Internet advertising, in my opinion, should be blocked so that the ad companies are starved and the Web becomes less commercialized. To “Starve the beast.” as Ronald Reagan put it.



If that seems to be the opposite of what’s happened, I’d say the results have been mixed.



However, consider that many of the tech layoffs are in the advertising industry.



Consider how mainstream ad blockers have gotten and all the paywalls and nonsense that’s gone up, only to be knocked down again by the Gemini NewsWaffle (web proxy to Gemi.dev) or Bypass Paywalls.
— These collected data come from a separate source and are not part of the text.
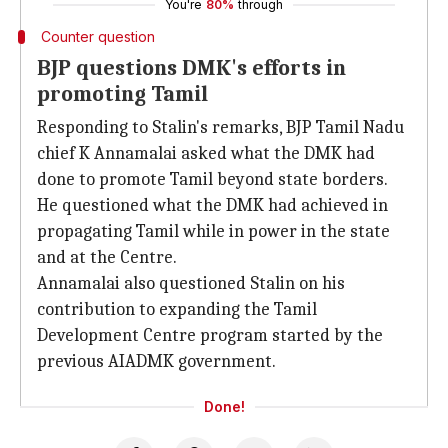
You're
80%
through
Counter question
BJP questions DMK's efforts in
promoting Tamil
Responding to Stalin's remarks, BJP Tamil Nadu
chief K Annamalai asked what the DMK had
done to promote Tamil beyond state borders.
He questioned what the DMK had achieved in
propagating Tamil while in power in the state
and at the Centre.
Annamalai also questioned Stalin on his
contribution to expanding the Tamil
Development Centre program started by the
previous AIADMK government.
Done!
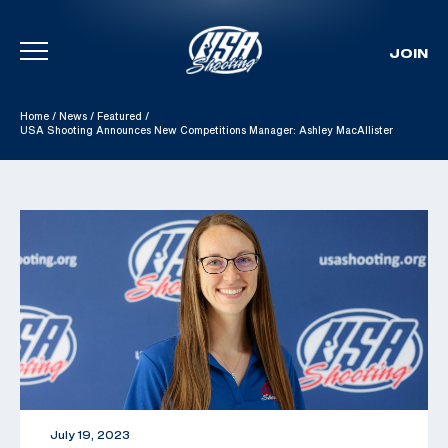
JOIN
Skip To Content
Home
/
News
/
Featured
/
USA Shooting Announces New Competitions Manager: Ashley MacAllister
July 19, 2023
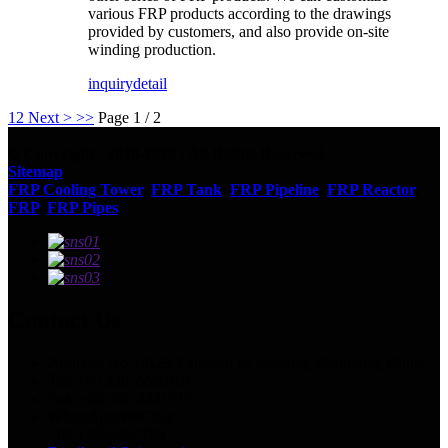
various FRP products according to the drawings
provided by customers, and also provide on-site
winding production.
inquiry
detail
1
2
Next >
>>
Page 1 / 2
© Copyright - 2010-2023 : All Rights Reserved.
Sitemap
FRP Cooling Tower
,
FRP Tank
,
FRP Pipeline
,
FRP Reactor
,
FRP
,
FRP Pipes
,
Contact Us
Address: No.13129 Yingqian St.Weifang, Shandong, China.
Tel: +86 536 2221818
Fax: +86 536 2221919
WhatsApp/WeChat:
+86 13356367799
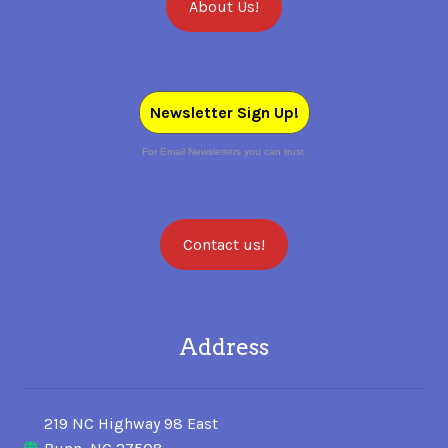
About Us!
Newsletter Sign Up!
For Email Newsletters you can trust.
Contact us!
Address
219 NC Highway 98 East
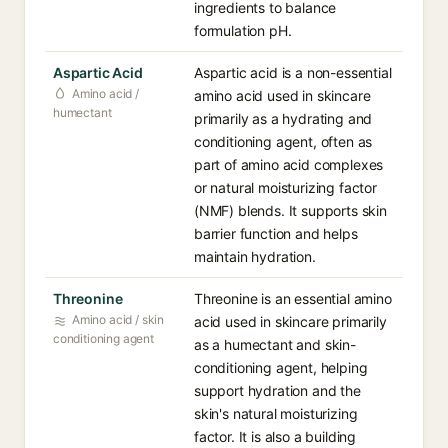
ingredients to balance
formulation pH.
Aspartic Acid
Aspartic acid is a non-essential
Amino acid /
amino acid used in skincare
humectant
primarily as a hydrating and
conditioning agent, often as
part of amino acid complexes
or natural moisturizing factor
(NMF) blends. It supports skin
barrier function and helps
maintain hydration.
Threonine
Threonine is an essential amino
Amino acid / skin
acid used in skincare primarily
conditioning agent
as a humectant and skin-
conditioning agent, helping
support hydration and the
skin's natural moisturizing
factor. It is also a building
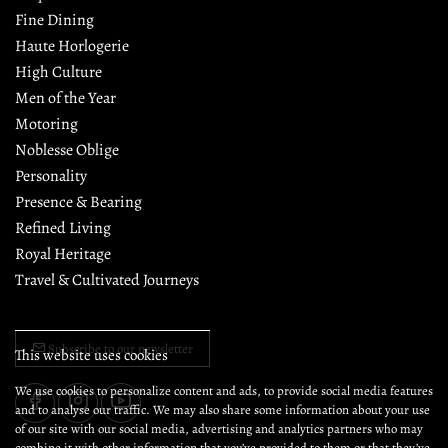
Fine Dining
Haute Horlogerie
High Culture
Men of the Year
Motoring
Noblesse Oblige
Personality
Presence & Bearing
Refined Living
Royal Heritage
Travel & Cultivated Journeys
Subscribe to our newsletter
This website uses cookies
We use cookies to personalize content and ads, to provide social media features
and to analyse our traffic. We may also share some information about your use
of our site with our social media, advertising and analytics partners who may
combine it with other information that you’ve provided to them or that they’ve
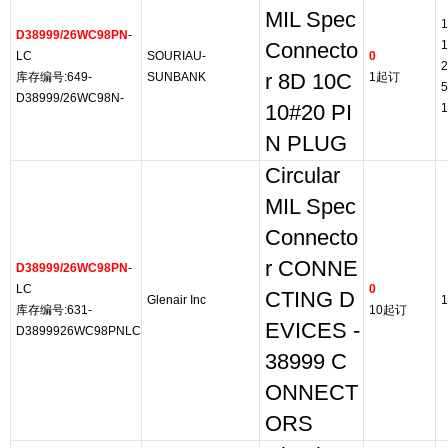
MIL Spec
1
D38999/26WC98PN
-
1
Connecto
LC
SOURIAU-
0
2
库存编号:649-
SUNBANK
r 8D 10C
1起订
5
D38999/26WC98N-
10#20 PI
1
N PLUG
Circular
MIL Spec
Connecto
r CONNE
D38999/26WC98PN
-
LC
0
CTING D
Glenair Inc
1
库存编号:631-
10起订
EVICES -
D3899926WC98PNLC
38999 C
ONNECT
ORS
Mozilla, which is “full of scum and trash from [Facebook]” to quote Roy Schestowitz, on IRC (when I commented that Firefox enabled their “Suggest” adware again on me when I opened Firefox ESR on openSUSE (I’ve mostly switched to LibreWolf because of things like this!), attacked the users and removed Bypass Paywalls, so you have to install it from the author’s GitHub page.



Mozilla has pissed off their users, lost 77 million users in 4.5 years, and spawned at least half a dozen forks of Firefox because of the abdication of their Free and Open Source ethos.



For Chromium browsers, you have to download the repo as a ZIP file, go into like brave:extensions, vivaldi:extensions, chrome:extensions, or whatever, enable “Developer Mode”, and either drop it on the browser page or unpack the ZIP and “Load Unpacked Extension”.



I’ve come to surmise that I do way waaaay too much stuff to my Web browsers to keep them usable these days, but I can’t stop. I won’t stop. I wouldn’t know how to stop. 😛



It’s fair to say that “Starving the beast.” is working, because Google is panicking and conspiring to create “WEI” to stop users from modifying Web “content”.



Microsoft will work with them, as will Apple, because they stand to be the only three browsers that are even allowed to work, and then they can decide that they will only trust proprietary operating systems.



Gemini and Gopher are gaining users, including me, because of this Web mess. I probably use Lagrange almost as much as SeaMonkey or LibreWolf now.



But it will be a cold, cold, day in Hell before I ever install Chrome or Edge.